REQUIREMENT: Among the lines below, which ones contain the word "image"? Copy every such line.

RECORDED DATA:
Segment Open

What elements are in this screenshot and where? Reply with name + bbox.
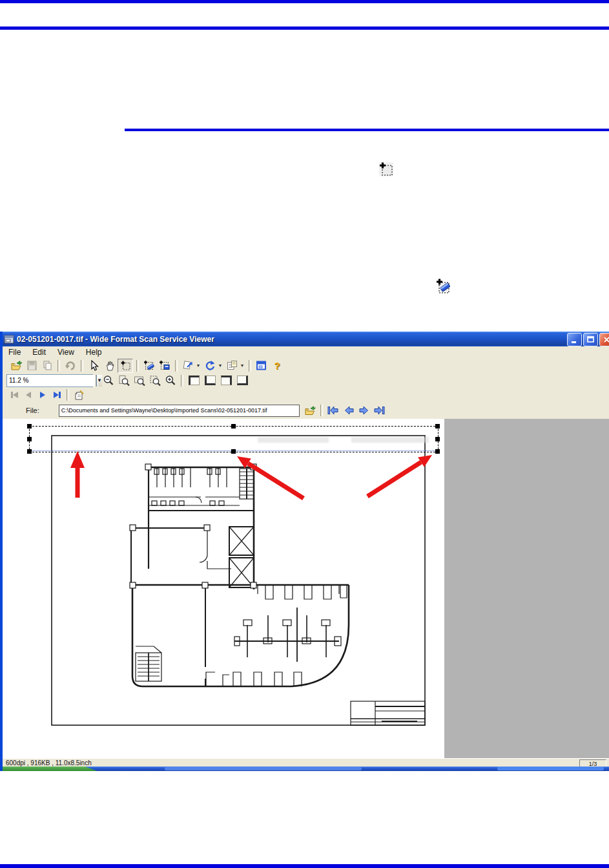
- document-page: 02-051201-0017.tif - Wide Format Scan Se…: [0, 0, 609, 868]
- main-toolbar: ▼ ▼ ▼: [3, 358, 609, 374]
- toolbar-separator: [181, 375, 183, 386]
- selection-handle-top-left[interactable]: [27, 424, 32, 429]
- page-setup-button[interactable]: [225, 359, 239, 372]
- file-label: File:: [26, 407, 39, 414]
- window-left-border: [0, 332, 3, 771]
- zoom-toolbar: ▼: [3, 373, 609, 388]
- status-bar: 600dpi , 916KB , 11.0x8.5inch 1/3: [3, 758, 609, 767]
- first-page-button[interactable]: [8, 389, 21, 401]
- view-top-left-button[interactable]: [187, 374, 201, 387]
- zoom-in-button[interactable]: [163, 374, 178, 387]
- deskew-button[interactable]: [181, 359, 195, 372]
- help-button[interactable]: ?: [270, 359, 284, 372]
- footer-rule: [0, 864, 609, 868]
- header-rule: [0, 26, 609, 30]
- browse-folder-button[interactable]: [304, 404, 316, 417]
- toolbar-separator: [81, 360, 83, 372]
- window-buttons: [567, 333, 609, 346]
- view-bottom-right-button[interactable]: [235, 374, 250, 387]
- pan-hand-tool-button[interactable]: [102, 359, 116, 372]
- menu-edit[interactable]: Edit: [26, 346, 52, 358]
- open-button[interactable]: [9, 359, 23, 372]
- previous-page-button[interactable]: [22, 389, 35, 401]
- menu-help[interactable]: Help: [80, 346, 108, 358]
- pointer-tool-button[interactable]: [87, 359, 101, 372]
- taskbar-button[interactable]: [497, 767, 604, 770]
- go-next-button[interactable]: [358, 404, 371, 417]
- viewer-window-button[interactable]: [254, 359, 269, 372]
- toolbar-separator: [175, 360, 178, 372]
- maximize-button[interactable]: [583, 333, 598, 346]
- toolbar-separator: [320, 405, 323, 416]
- undo-button[interactable]: [63, 359, 77, 372]
- erase-area-tool-icon: [436, 278, 451, 295]
- next-page-button[interactable]: [36, 389, 49, 401]
- selection-handle-bottom-middle[interactable]: [231, 449, 236, 454]
- taskbar: [0, 767, 609, 771]
- deskew-dropdown-caret[interactable]: ▼: [196, 363, 201, 368]
- close-button[interactable]: [599, 333, 609, 346]
- zoom-value-input[interactable]: [7, 375, 96, 386]
- erase-area-button[interactable]: [142, 359, 156, 372]
- menu-bar: File Edit View Help: [3, 346, 609, 359]
- view-top-right-button[interactable]: [219, 374, 234, 387]
- file-path-input[interactable]: [59, 405, 300, 417]
- top-rule: [0, 0, 609, 3]
- image-canvas[interactable]: [3, 419, 609, 758]
- rotate-button[interactable]: [203, 359, 217, 372]
- zoom-width-button[interactable]: [132, 374, 147, 387]
- scanned-floorplan-image: [41, 434, 444, 727]
- go-previous-button[interactable]: [342, 404, 355, 417]
- toolbar-separator: [249, 360, 251, 372]
- select-area-tool-button[interactable]: [118, 359, 133, 373]
- selection-handle-middle-left[interactable]: [27, 437, 32, 441]
- last-page-button[interactable]: [50, 389, 63, 401]
- rotate-dropdown-caret[interactable]: ▼: [218, 363, 223, 368]
- toolbar-separator: [57, 360, 60, 372]
- taskbar-button[interactable]: [165, 767, 362, 770]
- menu-view[interactable]: View: [52, 346, 80, 358]
- zoom-page-button[interactable]: [117, 374, 131, 387]
- zoom-selection-button[interactable]: [148, 374, 162, 387]
- title-bar[interactable]: 02-051201-0017.tif - Wide Format Scan Se…: [0, 332, 609, 346]
- minimize-button[interactable]: [567, 333, 582, 346]
- menu-file[interactable]: File: [3, 346, 26, 358]
- section-rule: [125, 129, 609, 131]
- toolbar-separator: [136, 360, 139, 372]
- select-area-tool-icon: [378, 162, 394, 177]
- toolbar-separator: [67, 389, 69, 401]
- app-window: 02-051201-0017.tif - Wide Format Scan Se…: [0, 332, 609, 771]
- page-setup-dropdown-caret[interactable]: ▼: [240, 363, 245, 368]
- selection-marquee[interactable]: [29, 426, 439, 452]
- crop-area-button[interactable]: [158, 359, 172, 372]
- file-bar: File:: [3, 402, 609, 419]
- view-bottom-left-button[interactable]: [203, 374, 218, 387]
- zoom-out-button[interactable]: [101, 374, 116, 387]
- selection-handle-bottom-right[interactable]: [435, 449, 440, 454]
- canvas-background: [444, 419, 609, 758]
- page-properties-button[interactable]: [72, 388, 87, 401]
- selection-handle-top-right[interactable]: [435, 424, 440, 429]
- page-nav-toolbar: [3, 388, 609, 403]
- zoom-combobox[interactable]: ▼: [6, 374, 93, 387]
- selection-handle-top-middle[interactable]: [231, 424, 236, 429]
- copy-button[interactable]: [40, 359, 54, 372]
- status-info: 600dpi , 916KB , 11.0x8.5inch: [6, 759, 92, 767]
- app-icon: [4, 335, 14, 344]
- window-title: 02-051201-0017.tif - Wide Format Scan Se…: [17, 335, 214, 344]
- selection-handle-middle-right[interactable]: [435, 437, 440, 441]
- start-button-edge[interactable]: [0, 767, 97, 771]
- save-button[interactable]: [25, 359, 39, 372]
- go-first-button[interactable]: [327, 404, 340, 417]
- toolbar-separator: [96, 375, 98, 386]
- go-last-button[interactable]: [373, 404, 386, 417]
- selection-handle-bottom-left[interactable]: [27, 449, 32, 454]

Segment Closed

ANSWER SPACE:
- image-canvas[interactable]: [3, 419, 609, 758]
- scanned-floorplan-image: [41, 434, 444, 727]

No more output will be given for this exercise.